An advantage of IP packet voice service is that it works over any layer one technology such as LTE, Wi-Fi, Cable, DSL, or Fiber.  Since VOLTE calls are just IP packets and utilizes the industry’s standard for signaling, SIP, it is possible to route the IP voice packets over a Wi-Fi connection.  Wireless carriers are using an Evolved Packet Data Gateway or ePDG to allow mobiles devices on a Wi-Fi connection to securely connect in to the carrier’s network.  This allows for seamless mobility between the LTE network and a Wi-Fi network.  It is now possible to start a call on a local Wi-Fi network and then move outdoors to the LTE network without the call dropping.  Allowing Wi-Fi calling is beneficial as it frees up resources on the wireless carrier’s network and also benefits customers who don’t have reliable cell service at home.

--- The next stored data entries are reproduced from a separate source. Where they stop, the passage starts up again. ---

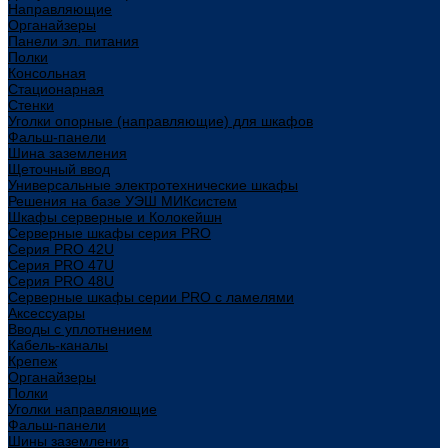
Направляющие
Органайзеры
Панели эл. питания
Полки
Консольная
Стационарная
Стенки
Уголки опорные (направляющие) для шкафов
Фальш-панели
Шина заземления
Щеточный ввод
Универсальные электротехнические шкафы
Решения на базе УЭШ МИКсистем
Шкафы серверные и Колокейшн
Серверные шкафы серия PRO
Серия PRO 42U
Серия PRO 47U
Серия PRO 48U
Серверные шкафы серии PRO с ламелями
Аксессуары
Вводы с уплотнением
Кабель-каналы
Крепеж
Органайзеры
Полки
Уголки направляющие
Фальш-панели
Шины заземления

In the US, Wi-Fi based calling has been available on T-Mobile since 2007.  For many years the adoption of T-Mobile’s Wi-Fi calling was hindered by a small selection of devices with Wi-Fi calling capability.  Today a majority of phones on T-Mobile support Wi-Fi calling, and its customer’s make over 100 million Wi-Fi calls a month.  The most obvious sign of Wi-Fi calling’s growing popularity is Apple’s support for Wi-Fi calling in IOS 8.  Whenever Apple embraces a certain technology the rest of the industry quickly follows.  Today T-Mobile is the only carrier to support Wi-Fi calling on the iPhone, but other wireless carriers including AT&T and Verizon Wireless have publicly announced that they plan to offer this feature.  With the popularity of the iPhone it won’t take long before all wireless carriers and phone manufactures support Wi-Fi calling.  Just as I predicted, Wi-Fi calling has beat femtocells in the race for better cell coverage at home, and this is a win for all consumers.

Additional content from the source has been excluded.